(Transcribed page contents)

++++++++++++++++++++

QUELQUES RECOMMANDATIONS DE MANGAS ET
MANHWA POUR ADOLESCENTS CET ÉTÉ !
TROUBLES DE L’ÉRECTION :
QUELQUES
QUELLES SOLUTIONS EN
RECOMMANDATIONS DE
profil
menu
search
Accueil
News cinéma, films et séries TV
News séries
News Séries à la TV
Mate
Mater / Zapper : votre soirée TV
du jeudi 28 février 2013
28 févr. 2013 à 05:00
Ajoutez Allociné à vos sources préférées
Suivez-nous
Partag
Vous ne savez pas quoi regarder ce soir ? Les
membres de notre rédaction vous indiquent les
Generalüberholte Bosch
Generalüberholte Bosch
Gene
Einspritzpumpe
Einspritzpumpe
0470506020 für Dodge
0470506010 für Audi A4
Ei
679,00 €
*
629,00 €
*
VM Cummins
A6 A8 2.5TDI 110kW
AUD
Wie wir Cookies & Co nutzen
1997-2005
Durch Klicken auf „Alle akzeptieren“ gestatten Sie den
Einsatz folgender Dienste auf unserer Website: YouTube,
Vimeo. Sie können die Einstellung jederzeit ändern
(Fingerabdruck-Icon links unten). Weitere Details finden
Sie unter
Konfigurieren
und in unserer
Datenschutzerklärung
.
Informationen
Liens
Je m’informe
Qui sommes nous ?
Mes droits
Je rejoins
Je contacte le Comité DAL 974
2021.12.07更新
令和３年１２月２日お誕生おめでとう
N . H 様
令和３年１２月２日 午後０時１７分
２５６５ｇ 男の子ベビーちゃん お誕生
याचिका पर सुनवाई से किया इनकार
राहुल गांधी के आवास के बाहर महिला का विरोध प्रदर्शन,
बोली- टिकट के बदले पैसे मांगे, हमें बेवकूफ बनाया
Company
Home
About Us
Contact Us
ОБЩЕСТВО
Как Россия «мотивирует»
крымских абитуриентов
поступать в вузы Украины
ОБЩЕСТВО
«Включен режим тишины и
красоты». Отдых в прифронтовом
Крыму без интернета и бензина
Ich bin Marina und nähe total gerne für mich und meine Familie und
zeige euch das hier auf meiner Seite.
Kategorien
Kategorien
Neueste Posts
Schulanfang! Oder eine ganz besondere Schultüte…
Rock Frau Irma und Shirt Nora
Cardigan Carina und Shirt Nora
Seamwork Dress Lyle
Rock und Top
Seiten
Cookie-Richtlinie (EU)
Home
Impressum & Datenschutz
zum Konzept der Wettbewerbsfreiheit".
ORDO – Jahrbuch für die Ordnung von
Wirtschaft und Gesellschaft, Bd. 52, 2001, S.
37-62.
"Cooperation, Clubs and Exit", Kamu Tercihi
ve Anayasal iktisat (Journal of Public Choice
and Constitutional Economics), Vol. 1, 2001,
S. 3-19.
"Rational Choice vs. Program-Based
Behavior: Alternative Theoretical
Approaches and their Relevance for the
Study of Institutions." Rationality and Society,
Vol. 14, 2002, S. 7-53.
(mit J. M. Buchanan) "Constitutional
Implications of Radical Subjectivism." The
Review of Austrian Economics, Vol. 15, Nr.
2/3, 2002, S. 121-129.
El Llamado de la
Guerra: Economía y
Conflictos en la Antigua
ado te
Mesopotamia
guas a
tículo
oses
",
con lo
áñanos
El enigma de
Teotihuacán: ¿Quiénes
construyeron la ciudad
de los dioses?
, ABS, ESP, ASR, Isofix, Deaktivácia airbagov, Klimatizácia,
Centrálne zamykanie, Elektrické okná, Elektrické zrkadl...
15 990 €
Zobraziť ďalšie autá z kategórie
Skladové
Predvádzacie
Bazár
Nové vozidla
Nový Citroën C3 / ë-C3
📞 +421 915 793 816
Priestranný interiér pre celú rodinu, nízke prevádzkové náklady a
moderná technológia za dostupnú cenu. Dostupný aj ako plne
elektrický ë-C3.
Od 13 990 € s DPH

++++++++++++++++++++

*TASK BRIEF*: Line by line, transcribe all of the records exactly.

*EXERCISE RESPONSE*:
QUELQUES RECOMMANDATIONS DE MANGAS ET
MANHWA POUR ADOLESCENTS CET ÉTÉ !
TROUBLES DE L’ÉRECTION :
QUELQUES
QUELLES SOLUTIONS EN
RECOMMANDATIONS DE
profil
menu
search
Accueil
News cinéma, films et séries TV
News séries
News Séries à la TV
Mate
Mater / Zapper : votre soirée TV
du jeudi 28 février 2013
28 févr. 2013 à 05:00
Ajoutez Allociné à vos sources préférées
Suivez-nous
Partag
Vous ne savez pas quoi regarder ce soir ? Les
membres de notre rédaction vous indiquent les
Generalüberholte Bosch
Generalüberholte Bosch
Gene
Einspritzpumpe
Einspritzpumpe
0470506020 für Dodge
0470506010 für Audi A4
Ei
679,00 €
*
629,00 €
*
VM Cummins
A6 A8 2.5TDI 110kW
AUD
Wie wir Cookies & Co nutzen
1997-2005
Durch Klicken auf „Alle akzeptieren“ gestatten Sie den
Einsatz folgender Dienste auf unserer Website: YouTube,
Vimeo. Sie können die Einstellung jederzeit ändern
(Fingerabdruck-Icon links unten). Weitere Details finden
Sie unter
Konfigurieren
und in unserer
Datenschutzerklärung
.
Informationen
Liens
Je m’informe
Qui sommes nous ?
Mes droits
Je rejoins
Je contacte le Comité DAL 974
2021.12.07更新
令和３年１２月２日お誕生おめでとう
N . H 様
令和３年１２月２日 午後０時１７分
２５６５ｇ 男の子ベビーちゃん お誕生
याचिका पर सुनवाई से किया इनकार
राहुल गांधी के आवास के बाहर महिला का विरोध प्रदर्शन,
बोली- टिकट के बदले पैसे मांगे, हमें बेवकूफ बनाया
Company
Home
About Us
Contact Us
ОБЩЕСТВО
Как Россия «мотивирует»
крымских абитуриентов
поступать в вузы Украины
ОБЩЕСТВО
«Включен режим тишины и
красоты». Отдых в прифронтовом
Крыму без интернета и бензина
Ich bin Marina und nähe total gerne für mich und meine Familie und
zeige euch das hier auf meiner Seite.
Kategorien
Kategorien
Neueste Posts
Schulanfang! Oder eine ganz besondere Schultüte…
Rock Frau Irma und Shirt Nora
Cardigan Carina und Shirt Nora
Seamwork Dress Lyle
Rock und Top
Seiten
Cookie-Richtlinie (EU)
Home
Impressum & Datenschutz
zum Konzept der Wettbewerbsfreiheit".
ORDO – Jahrbuch für die Ordnung von
Wirtschaft und Gesellschaft, Bd. 52, 2001, S.
37-62.
"Cooperation, Clubs and Exit", Kamu Tercihi
ve Anayasal iktisat (Journal of Public Choice
and Constitutional Economics), Vol. 1, 2001,
S. 3-19.
"Rational Choice vs. Program-Based
Behavior: Alternative Theoretical
Approaches and their Relevance for the
Study of Institutions." Rationality and Society,
Vol. 14, 2002, S. 7-53.
(mit J. M. Buchanan) "Constitutional
Implications of Radical Subjectivism." The
Review of Austrian Economics, Vol. 15, Nr.
2/3, 2002, S. 121-129.
El Llamado de la
Guerra: Economía y
Conflictos en la Antigua
ado te
Mesopotamia
guas a
tículo
oses
",
con lo
áñanos
El enigma de
Teotihuacán: ¿Quiénes
construyeron la ciudad
de los dioses?
, ABS, ESP, ASR, Isofix, Deaktivácia airbagov, Klimatizácia,
Centrálne zamykanie, Elektrické okná, Elektrické zrkadl...
15 990 €
Zobraziť ďalšie autá z kategórie
Skladové
Predvádzacie
Bazár
Nové vozidla
Nový Citroën C3 / ë-C3
📞 +421 915 793 816
Priestranný interiér pre celú rodinu, nízke prevádzkové náklady a
moderná technológia za dostupnú cenu. Dostupný aj ako plne
elektrický ë-C3.
Od 13 990 € s DPH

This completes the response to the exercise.